**Task material:**

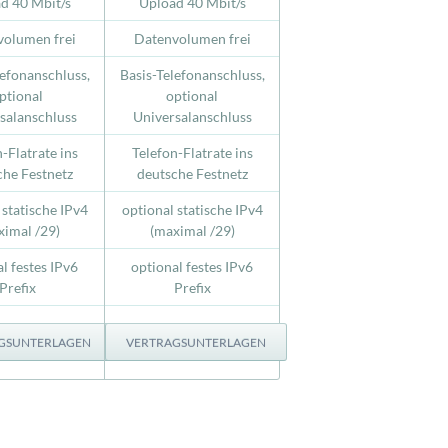
d 40 Mbit/s
Upload 40 Mbit/s
olumen frei
Datenvolumen frei
lefonanschluss,
Basis-Telefonanschluss,
ptional
optional
salanschluss
Universalanschluss
-Flatrate ins
Telefon-Flatrate ins
che Festnetz
deutsche Festnetz
 statische IPv4
optional statische IPv4
ximal /29)
(maximal /29)
l festes IPv6
optional festes IPv6
Prefix
Prefix
GSUNTERLAGEN
VERTRAGSUNTERLAGEN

**Exercise goal:** Return, from the material above, each line holding the string "optional".

**Exercise answer:**
optional
optional statische IPv4
optional festes IPv6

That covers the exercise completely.